From the FDA Drug Label
Although liothyronine sodium has a rapid cutoff, its metabolic effects persist for a few days following discontinuance. ... However, the wide swings in serum T3 levels that follow its administration and the possibility of more pronounced cardiovascular side effects tend to counterbalance the stated advantages Liothyronine Sodium Tablets, USP may be used in preference to levothyroxine (T4) during radioisotope scanning procedures, since induction of hypothyroidism in those cases is more abrupt and can be of shorter duration. It may also be preferred when impairment of peripheral conversion of T4 to T3 is suspected.

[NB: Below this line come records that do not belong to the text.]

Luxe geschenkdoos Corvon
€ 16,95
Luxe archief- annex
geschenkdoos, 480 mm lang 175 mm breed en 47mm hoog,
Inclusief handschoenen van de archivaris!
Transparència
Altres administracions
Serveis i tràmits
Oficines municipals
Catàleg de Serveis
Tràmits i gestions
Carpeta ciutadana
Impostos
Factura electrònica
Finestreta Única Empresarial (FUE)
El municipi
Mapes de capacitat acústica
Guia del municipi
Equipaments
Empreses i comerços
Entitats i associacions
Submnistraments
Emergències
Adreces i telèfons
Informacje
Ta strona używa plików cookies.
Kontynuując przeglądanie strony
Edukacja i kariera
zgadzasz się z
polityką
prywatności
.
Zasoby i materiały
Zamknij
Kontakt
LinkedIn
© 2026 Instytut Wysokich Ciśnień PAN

The decision to combine T3 and T4 for hypothyroidism treatment should be made on a case-by-case basis, considering the individual patient's response and laboratory findings.
- Key considerations include the patient's condition, such as myxedema or congenital hypothyroidism, and the potential for cardiovascular side effects.

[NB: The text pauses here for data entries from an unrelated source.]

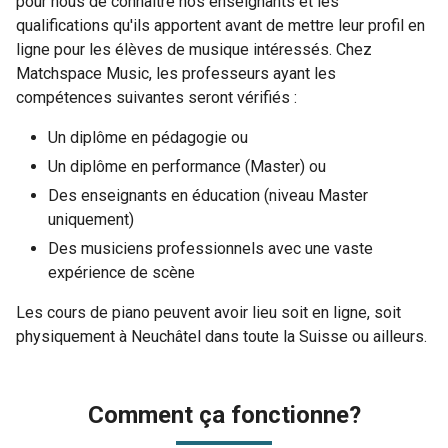
pour nous de connaître nos enseignants et les
qualifications qu'ils apportent avant de mettre leur profil en
ligne pour les élèves de musique intéressés. Chez
Matchspace Music, les professeurs ayant les
compétences suivantes seront vérifiés :
Un diplôme en pédagogie ou
Un diplôme en performance (Master) ou
Des enseignants en éducation (niveau Master
uniquement)
Des musiciens professionnels avec une vaste
expérience de scène
Les cours de piano peuvent avoir lieu soit en ligne, soit
physiquement à Neuchâtel dans toute la Suisse ou ailleurs.
Comment ça fonctionne?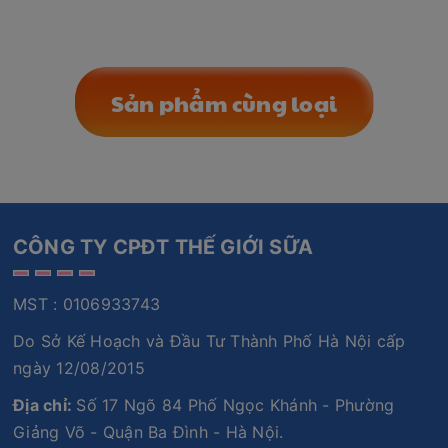
Sản phẩm cùng loại
CÔNG TY CPĐT THẾ GIỚI SỮA
MST : 0106933743
Do Sở Kế Hoạch và Đầu Tư Thành Phố Hà Nội cấp
ngày 12/08/2015
Địa chỉ:
Số 17 Ngõ 84 Phố Ngọc Khánh - Phường
Giảng Võ - Quận Ba Đình - Hà Nội.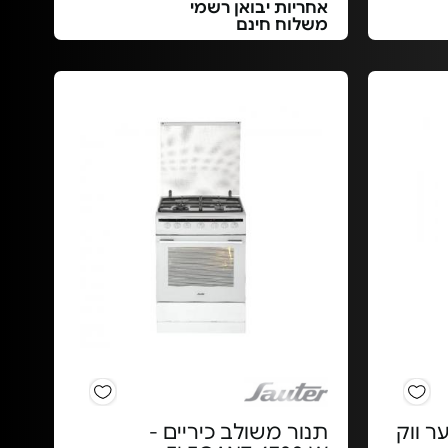
אחריות יבואן רשמי
משלוח חינם
ר ווק
תנור משולב כיריים -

- Combination therapy may be preferred in certain situations, such as during radioisotope scanning procedures or when there is suspected impairment of peripheral conversion of T4 to T3.

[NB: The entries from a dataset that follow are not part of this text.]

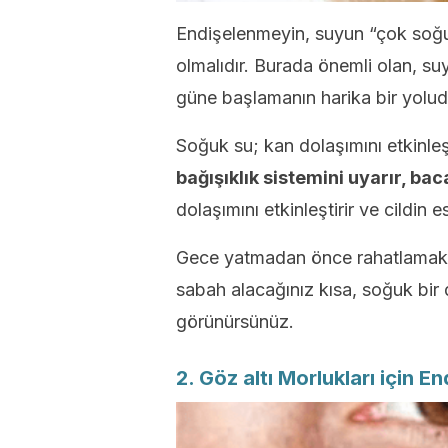
Endişelenmeyin, suyun “çok soğu
olmalıdır. Burada önemli olan, su
güne başlamanın harika bir yolud
Soğuk su; kan dolaşımını etkinleşt
bağışıklık sistemini uyarır, baca
dolaşımını etkinleştirir ve cildin esn
Gece yatmadan önce rahatlamak iç
sabah alacağınız kısa, soğuk bir 
görünürsünüz.
2. Göz altı Morlukları için E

- Monitoring of serum TSH and free-T4 levels is crucial to assess the adequacy of therapy and adjust the dosage as needed 1.
From the Research
Combining T3 and T4 therapy for hypothyroidism should be considered when patients continue to experience persistent symptoms despite achieving normal TSH levels on T4 monotherapy, as suggested by the most recent study 2. This approach is typically reserved for patients who have tried standard levothyroxine treatment at adequate doses for sufficient time but still report fatigue, depression, cognitive issues, or other hypothyroid symptoms. Some key points to consider when combining T3 and T4 therapy include:
- Common combination regimens include adding 5-25 mcg of liothyronine daily to a reduced dose of levothyroxine, or using desiccated thyroid extract (containing both hormones) 3.
- When initiating combination therapy, the levothyroxine dose should generally be reduced by about 20-30% to avoid overtreatment 4.
- Regular monitoring of thyroid function tests is essential, aiming to maintain TSH within normal range while watching for signs of excess thyroid hormone 5.
- The biological rationale for combination therapy stems from the fact that while most T3 in the body is normally converted from T4, some individuals may have genetic variations affecting this conversion process 6.
- Some patients may simply feel better with both hormones, possibly because combination therapy more closely mimics natural thyroid physiology. However, this approach remains somewhat controversial, as benefits in clinical trials have been inconsistent, and more well-designed randomized clinical trials in selected patients are key in order to make progress 2.